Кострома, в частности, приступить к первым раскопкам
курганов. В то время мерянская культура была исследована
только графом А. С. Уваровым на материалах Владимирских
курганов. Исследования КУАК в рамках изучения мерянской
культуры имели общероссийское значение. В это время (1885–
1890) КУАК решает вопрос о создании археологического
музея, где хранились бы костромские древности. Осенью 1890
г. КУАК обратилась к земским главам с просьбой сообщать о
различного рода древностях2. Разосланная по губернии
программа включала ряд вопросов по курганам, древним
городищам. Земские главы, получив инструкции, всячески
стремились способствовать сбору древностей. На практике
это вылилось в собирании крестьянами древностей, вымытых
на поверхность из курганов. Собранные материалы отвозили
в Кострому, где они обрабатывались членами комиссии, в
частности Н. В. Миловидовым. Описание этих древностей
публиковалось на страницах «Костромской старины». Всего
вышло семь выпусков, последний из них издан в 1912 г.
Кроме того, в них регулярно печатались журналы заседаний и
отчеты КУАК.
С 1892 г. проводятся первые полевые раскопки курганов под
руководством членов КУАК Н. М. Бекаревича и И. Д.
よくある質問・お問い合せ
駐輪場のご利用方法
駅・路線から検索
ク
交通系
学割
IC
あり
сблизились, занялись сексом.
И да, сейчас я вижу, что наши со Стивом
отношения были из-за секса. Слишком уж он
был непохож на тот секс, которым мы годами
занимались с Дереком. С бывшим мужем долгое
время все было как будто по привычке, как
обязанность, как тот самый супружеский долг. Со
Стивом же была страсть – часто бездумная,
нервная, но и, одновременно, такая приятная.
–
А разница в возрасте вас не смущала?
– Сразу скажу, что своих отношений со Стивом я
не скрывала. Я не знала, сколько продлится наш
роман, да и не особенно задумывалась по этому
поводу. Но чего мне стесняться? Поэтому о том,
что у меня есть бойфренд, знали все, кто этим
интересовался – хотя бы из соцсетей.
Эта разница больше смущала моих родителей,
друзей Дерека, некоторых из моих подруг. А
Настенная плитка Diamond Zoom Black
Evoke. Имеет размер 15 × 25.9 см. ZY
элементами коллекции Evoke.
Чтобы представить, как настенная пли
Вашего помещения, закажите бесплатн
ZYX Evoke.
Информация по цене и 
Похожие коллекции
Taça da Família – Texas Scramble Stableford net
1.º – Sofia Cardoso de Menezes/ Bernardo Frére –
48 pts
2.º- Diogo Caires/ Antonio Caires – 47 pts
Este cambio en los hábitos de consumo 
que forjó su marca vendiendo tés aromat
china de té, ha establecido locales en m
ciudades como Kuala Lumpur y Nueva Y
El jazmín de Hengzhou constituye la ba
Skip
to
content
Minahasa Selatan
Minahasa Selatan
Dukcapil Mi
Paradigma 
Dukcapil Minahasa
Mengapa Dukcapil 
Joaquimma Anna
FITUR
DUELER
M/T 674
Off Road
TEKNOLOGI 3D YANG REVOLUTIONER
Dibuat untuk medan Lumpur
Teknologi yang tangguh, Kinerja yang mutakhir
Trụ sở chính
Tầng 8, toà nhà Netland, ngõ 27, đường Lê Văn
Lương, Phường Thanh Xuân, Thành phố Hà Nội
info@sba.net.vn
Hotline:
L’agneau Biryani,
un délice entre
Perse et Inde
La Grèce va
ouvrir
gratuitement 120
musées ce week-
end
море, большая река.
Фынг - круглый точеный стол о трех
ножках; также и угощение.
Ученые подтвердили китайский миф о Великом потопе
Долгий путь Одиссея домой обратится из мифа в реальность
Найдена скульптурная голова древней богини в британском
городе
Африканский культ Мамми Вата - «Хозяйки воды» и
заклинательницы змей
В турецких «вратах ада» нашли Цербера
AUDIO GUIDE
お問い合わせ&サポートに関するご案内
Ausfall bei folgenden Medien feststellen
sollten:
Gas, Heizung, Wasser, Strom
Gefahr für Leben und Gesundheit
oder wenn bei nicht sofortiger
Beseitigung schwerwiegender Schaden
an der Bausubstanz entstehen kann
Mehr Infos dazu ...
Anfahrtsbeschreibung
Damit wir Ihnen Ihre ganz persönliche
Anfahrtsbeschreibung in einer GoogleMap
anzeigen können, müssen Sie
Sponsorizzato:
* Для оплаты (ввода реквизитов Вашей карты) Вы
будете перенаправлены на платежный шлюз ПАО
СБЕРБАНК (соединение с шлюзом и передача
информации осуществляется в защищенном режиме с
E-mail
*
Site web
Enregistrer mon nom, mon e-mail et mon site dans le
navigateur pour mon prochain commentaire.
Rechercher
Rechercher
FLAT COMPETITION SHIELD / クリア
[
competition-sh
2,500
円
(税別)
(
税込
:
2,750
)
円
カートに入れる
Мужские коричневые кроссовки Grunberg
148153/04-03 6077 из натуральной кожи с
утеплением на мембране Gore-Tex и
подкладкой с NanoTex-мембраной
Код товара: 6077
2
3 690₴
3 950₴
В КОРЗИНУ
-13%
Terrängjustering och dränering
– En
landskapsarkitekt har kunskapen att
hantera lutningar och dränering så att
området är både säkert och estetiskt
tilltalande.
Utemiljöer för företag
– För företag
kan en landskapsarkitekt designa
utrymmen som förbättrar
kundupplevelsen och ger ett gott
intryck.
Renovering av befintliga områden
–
—————
For every line above that has "коллекции" in it, copy the line.

> Solution for this problem
элементами коллекции Evoke.
Похожие коллекции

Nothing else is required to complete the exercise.